Do This Do That: Dreamgirls, Original London Cast Recording


It’s the most wonderful time of the year!

Nope, not Christmas. Not 45’s inevitable impeachment. Not the birth of Beyoncé’s twins. This is the magical period when a crap ton of Broadway (and Off-Broadway and London) cast albums are released to promote the shows to audiences and awards voters and, in the cases of brand spanking new shows, cement their future licensing potential.

Out of the cast albums we’ve already gotten (The not-as-good-as-Matilda London import Groundhog Day, Tony Awards-favorite Dear Evan Hansen, and aca-appalling In Transit, to name a few), Tony Awards-dark horse Come From Away and the new recordings of Hello, Dolly! and Falsettos are giving me the most life. And sorry not sorry to the forthcoming releases of the Amelie, Anastasia, The Lightning Thief, etc. but the only date circled in red on my calendar is May 26th when the War Paint cast album drops.

Check back in two weeks if you’re interested in reading my dissertation about that Patti LuPone-Christine Ebersole joint.

To begin discussing today’s topic, let’s auditorially transport ourselves across the pond where one of America’s crowning achievements in musical theatre recently opened for the very first time.

That’s right, Dreamgirls—which opened on Broadway in 1981—is just making its West End debut. And, I am so so happy to report that Tom Eyen’s operatic book and lyrics and Henry Krieger’s gorgeous R&B fusion music have been spectacularly preserved on a new recording with the tracks taken from live performances at London’s Savoy Theater. It’s actually the second live album of the show and features a cast pretty low on star-wattage.

So, what makes this London version so special and so fresh?
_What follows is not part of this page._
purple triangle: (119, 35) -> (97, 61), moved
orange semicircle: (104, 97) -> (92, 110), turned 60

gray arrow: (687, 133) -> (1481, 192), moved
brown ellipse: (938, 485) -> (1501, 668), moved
Two words: Amber freakin’ Riley.

Like the Effie Whites before her, she has a Best Actress trophy to vouch for her already unimpeachable vocal performance. Long gone are the dark days of Glee when her volcanic riffs were cooled considerably by auto-tune-reliant production. Riley has truly matured as a singer AND as an actress. The DNA of the girl who belts out “Move” at the top of the show is evident in the woman who desperately pleads for “One Night Only” deep in Act/Disc 2.

The real beauty of a live cast album is that you don’t feel silly applauding along. Every utterance from Riley’s mouth demands it. Dream casting never looked and sounded so good. With this epic slaying of an epic role, Amber Riley lands herself on the A-list. And I am telling you she’s not going anywhere.
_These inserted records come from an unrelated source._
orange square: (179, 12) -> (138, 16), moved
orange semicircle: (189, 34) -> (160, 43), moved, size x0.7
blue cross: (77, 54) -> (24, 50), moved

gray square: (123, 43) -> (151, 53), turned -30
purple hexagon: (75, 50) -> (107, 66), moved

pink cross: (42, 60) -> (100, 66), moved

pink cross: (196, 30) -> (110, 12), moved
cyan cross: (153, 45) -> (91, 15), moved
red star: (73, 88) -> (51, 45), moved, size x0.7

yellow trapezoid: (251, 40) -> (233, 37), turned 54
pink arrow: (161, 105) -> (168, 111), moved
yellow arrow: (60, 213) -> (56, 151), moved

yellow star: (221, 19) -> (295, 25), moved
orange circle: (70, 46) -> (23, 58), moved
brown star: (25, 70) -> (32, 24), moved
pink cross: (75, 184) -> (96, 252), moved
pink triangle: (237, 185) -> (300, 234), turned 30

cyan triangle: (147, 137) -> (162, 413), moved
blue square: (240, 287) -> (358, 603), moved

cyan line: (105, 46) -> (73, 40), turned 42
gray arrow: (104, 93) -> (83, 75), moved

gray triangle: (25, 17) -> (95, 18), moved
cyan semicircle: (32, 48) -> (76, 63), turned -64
There are in fact other people in this show and, no surprise, they’re incredible too. While I really hate the wordy, Effie-Deena duet version of “Listen” that’s been shoehorned into every production of the show since the movie’s release, Liisi LaFontaine shimmers as the other half of that screlting dynamic duo. Adam J. Bernard landed himself in the Olivier winners circle along with Riley for his awe-inspiring James “Thunder” Early. His energy across the whole album will electrify you from your eardrums down to your toes.
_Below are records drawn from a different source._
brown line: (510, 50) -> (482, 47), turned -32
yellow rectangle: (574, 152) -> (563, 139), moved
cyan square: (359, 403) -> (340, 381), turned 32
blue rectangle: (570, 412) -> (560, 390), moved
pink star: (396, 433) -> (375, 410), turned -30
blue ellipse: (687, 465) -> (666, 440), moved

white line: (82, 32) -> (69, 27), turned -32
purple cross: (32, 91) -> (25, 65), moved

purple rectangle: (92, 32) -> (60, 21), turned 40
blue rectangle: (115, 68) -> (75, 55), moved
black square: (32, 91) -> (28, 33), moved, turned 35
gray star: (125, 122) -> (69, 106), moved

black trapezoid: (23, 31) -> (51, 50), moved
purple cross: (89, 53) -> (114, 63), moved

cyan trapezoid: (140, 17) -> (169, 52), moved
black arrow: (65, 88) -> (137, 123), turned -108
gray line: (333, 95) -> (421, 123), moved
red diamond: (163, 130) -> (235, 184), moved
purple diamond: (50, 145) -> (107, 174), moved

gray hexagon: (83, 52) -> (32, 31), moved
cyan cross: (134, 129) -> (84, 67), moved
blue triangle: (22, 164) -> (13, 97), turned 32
Besides Riley, the person at the heart of this monumental, Broadway-bound production is director-choreographer Casey Nicholaw (Aladdin, Something Rotten!). He’s at the helm of another musical set for a New York production about a dramatic trio turned foursome of awesome women, Mean Girls. We don’t know a lot about that show, but clearly it’s had a huge impact on Nicholaw’s work.

In a word, his Dreamgirls and the album that immortalizes it are fetch.